Nowadays hardly any band is able to release an album without the help of a crowdfunding campaign. This was also needed to finance the second album of the Italian progressive rock band Eveline's Dust. Otherwise The Painkeeper never would have arrived in my mailbox and I could not have enjoyed the follow up to Time Changes (2013).
First let me introduce the band members, before I will go deeper into the musical content of this release. They consist of Nicola Pedreschi (keyboards and vocals), Lorenzo Gherarducci (guitars), Marco Carloni (bass) and Angelo Carmignani (drums). On their second musical effort they got some help from two guest musicians; Federico Avella (soprano saxophone) and Carolina Paolicchi (background vocals).
As with many progressive rock bands before them they managed to come up with a true concept album. This work is based on a poem entitled Il Custode Di Dolori, which in English means The Pain Keeper. The content of the story is in a way a variation on the old devil's pact story. The music that comes along with this story is rather entertaining. During a classic LP time of just 45 minutes and a total of nine titles between two and eight minutes, they take the listener on an exciting and above all very entertaining musical journey.

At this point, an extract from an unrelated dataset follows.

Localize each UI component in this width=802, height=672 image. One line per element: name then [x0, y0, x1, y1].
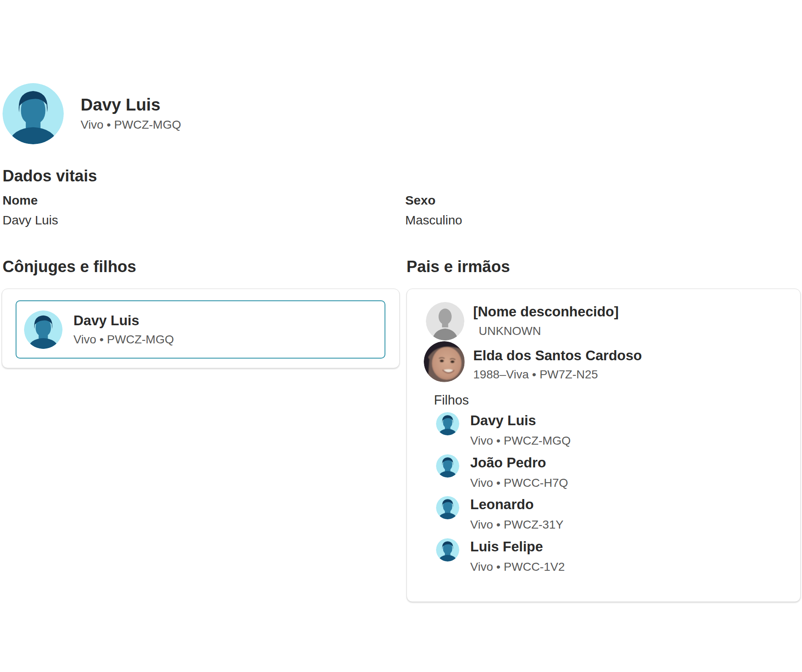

The pieces that you hear are atmospherically very strong without being too quiet. You can enjoy many strong piano runs next to the melodic guitar parts played on the keyboards and electric guitars. The excellent sounding soprano saxophone and the drumming are moderately jazz-influenced, giving the songs an organic feeling with a lot of groove. Jam-like sequences go hand in hand with firmly and clearly structured passages. Interestingly, they require virtually no bombastic sound measures. As complex as the sound is, you always have the feeling that the band has set out to preserve a clean and straightforward sound. So they avoid every extreme as technical exaggerations or unnecessary soundscapes and are at all times master of the musical situation they create.
All of the songs are played wonderfully, sovereign composed and ensure a great flow from the first to the last piece. The fresh sound of these young Italians from Pisa is an extremely successful blend of different musical styles. They are showing only occasionally the typical Italian-prog style their fellow countrymen are famous for. Their modern sound is sometimes very relaxed and slightly jazzy, then again a little dark, but without bombast. They can sometimes sound like Porcupine Tree and Steven Wilson and other times you hear as if they are inspired by bands such as Echolyn, King Crimson or Gentle Giant.
It has to be said that I was pleasantly surprised by the music that I heard on The Painkeeper. This for me unknown quartet mixed some musical genres into a great sounding musical style and do that very well. It's a style that wasn't easy to describe at first, but I hope I managed to give the readers of our website an idea what to expect on this release. If you don't just try to listen to their music on their website. I strongly believe you will be just as surprised as I was when I heard their awesome compositions the first time. So bravo to Eveline's Dust.